--- Extracted records ---
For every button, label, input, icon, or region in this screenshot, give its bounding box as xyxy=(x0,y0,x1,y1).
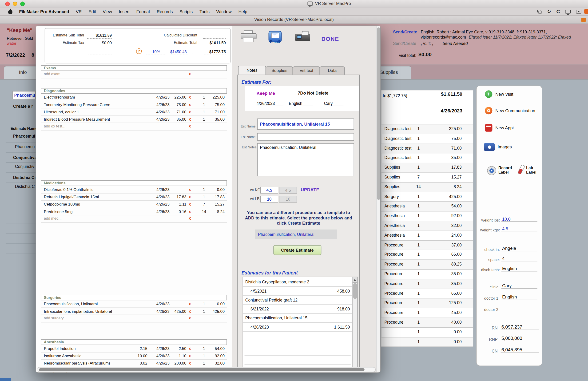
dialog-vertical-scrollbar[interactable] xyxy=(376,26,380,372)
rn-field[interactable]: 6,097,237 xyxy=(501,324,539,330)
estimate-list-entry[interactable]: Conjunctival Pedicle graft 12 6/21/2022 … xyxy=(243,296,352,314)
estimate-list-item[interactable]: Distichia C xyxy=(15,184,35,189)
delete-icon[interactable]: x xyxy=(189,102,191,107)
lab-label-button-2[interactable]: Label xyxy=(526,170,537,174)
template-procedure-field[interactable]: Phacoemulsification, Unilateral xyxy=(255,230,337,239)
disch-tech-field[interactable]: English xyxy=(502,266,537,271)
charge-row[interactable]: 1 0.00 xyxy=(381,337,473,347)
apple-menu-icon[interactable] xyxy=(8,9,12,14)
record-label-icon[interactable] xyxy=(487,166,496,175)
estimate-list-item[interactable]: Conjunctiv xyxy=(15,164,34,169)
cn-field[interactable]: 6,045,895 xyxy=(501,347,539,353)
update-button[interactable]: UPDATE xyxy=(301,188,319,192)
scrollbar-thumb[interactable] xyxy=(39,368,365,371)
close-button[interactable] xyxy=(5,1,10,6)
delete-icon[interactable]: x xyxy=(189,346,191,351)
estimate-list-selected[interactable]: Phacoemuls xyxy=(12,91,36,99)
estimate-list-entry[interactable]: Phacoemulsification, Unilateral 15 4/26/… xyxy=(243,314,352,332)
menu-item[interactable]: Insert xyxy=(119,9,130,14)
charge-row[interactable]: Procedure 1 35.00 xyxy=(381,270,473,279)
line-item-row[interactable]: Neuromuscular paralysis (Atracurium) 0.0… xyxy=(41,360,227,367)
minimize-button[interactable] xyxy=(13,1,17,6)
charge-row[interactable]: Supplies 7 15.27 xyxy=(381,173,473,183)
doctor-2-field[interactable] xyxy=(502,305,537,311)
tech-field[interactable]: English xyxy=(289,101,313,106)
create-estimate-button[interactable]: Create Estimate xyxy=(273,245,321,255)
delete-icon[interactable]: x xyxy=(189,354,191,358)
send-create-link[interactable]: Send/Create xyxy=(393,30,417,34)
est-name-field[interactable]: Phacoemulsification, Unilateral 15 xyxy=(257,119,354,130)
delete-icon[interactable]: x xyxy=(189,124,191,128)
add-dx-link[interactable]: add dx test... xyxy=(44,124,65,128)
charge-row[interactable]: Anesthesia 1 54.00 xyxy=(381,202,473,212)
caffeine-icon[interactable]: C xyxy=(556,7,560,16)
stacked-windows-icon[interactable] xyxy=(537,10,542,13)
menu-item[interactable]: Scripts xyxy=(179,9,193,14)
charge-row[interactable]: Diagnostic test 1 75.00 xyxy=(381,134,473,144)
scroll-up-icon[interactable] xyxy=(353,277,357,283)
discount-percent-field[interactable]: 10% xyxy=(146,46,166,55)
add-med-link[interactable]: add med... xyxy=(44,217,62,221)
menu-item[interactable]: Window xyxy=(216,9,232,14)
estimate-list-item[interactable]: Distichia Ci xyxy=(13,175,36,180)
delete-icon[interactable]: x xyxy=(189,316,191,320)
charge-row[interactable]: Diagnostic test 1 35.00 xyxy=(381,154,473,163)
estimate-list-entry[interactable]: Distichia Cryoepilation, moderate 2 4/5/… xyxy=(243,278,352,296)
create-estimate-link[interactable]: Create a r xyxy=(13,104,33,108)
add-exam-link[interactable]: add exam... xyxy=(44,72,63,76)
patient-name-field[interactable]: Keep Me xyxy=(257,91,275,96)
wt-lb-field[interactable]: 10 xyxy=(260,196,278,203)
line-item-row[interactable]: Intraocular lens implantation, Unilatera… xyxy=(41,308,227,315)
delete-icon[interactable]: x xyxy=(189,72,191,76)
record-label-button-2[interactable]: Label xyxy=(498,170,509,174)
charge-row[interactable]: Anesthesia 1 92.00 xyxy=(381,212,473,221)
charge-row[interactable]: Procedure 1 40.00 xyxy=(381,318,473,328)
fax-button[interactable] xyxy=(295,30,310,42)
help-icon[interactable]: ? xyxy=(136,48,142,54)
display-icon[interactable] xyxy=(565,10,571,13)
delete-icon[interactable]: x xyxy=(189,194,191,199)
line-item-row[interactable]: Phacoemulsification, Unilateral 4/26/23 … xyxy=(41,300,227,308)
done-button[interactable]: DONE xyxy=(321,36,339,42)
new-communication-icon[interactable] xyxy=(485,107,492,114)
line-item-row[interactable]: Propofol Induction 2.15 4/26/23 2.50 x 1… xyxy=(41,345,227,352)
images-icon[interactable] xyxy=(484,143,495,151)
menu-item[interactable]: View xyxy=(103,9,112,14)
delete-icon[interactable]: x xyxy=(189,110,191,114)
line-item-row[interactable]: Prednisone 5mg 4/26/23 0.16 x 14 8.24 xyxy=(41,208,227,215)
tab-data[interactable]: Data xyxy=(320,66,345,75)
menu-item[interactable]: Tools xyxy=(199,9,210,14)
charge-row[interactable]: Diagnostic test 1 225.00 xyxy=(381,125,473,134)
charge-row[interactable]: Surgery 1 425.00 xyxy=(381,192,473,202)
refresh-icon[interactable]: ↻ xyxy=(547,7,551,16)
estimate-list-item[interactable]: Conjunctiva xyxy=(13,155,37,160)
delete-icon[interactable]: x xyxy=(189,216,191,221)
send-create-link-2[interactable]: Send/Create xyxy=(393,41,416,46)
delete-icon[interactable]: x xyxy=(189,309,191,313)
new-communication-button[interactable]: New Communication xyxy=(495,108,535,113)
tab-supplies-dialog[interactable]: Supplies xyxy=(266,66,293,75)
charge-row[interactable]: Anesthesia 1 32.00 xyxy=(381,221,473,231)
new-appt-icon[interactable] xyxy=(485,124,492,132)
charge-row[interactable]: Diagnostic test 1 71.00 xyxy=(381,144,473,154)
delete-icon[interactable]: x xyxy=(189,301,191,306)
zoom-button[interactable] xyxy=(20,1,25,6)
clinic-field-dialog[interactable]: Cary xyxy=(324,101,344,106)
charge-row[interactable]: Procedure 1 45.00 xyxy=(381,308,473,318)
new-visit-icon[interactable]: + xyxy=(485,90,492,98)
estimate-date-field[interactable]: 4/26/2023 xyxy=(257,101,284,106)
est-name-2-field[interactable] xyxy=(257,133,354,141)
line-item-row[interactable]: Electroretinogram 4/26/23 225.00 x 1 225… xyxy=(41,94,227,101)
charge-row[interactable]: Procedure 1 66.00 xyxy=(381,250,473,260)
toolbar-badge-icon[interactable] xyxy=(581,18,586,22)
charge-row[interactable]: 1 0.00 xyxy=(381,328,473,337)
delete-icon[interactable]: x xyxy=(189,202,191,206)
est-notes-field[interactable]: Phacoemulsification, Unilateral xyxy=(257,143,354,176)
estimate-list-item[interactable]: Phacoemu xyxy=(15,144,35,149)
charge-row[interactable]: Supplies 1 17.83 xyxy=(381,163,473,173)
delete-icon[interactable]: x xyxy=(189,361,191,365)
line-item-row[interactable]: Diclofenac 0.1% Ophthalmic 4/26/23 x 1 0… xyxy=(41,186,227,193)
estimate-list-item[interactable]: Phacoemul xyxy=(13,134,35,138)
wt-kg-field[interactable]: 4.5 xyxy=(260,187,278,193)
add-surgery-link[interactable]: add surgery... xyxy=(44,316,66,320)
---
## The problem
Your task is to copy each line of the listing that holds the word "Send".

## Task answer
send-create-link[interactable]: Send/Create xyxy=(393,30,417,34)
send-create-link-2[interactable]: Send/Create xyxy=(393,41,416,46)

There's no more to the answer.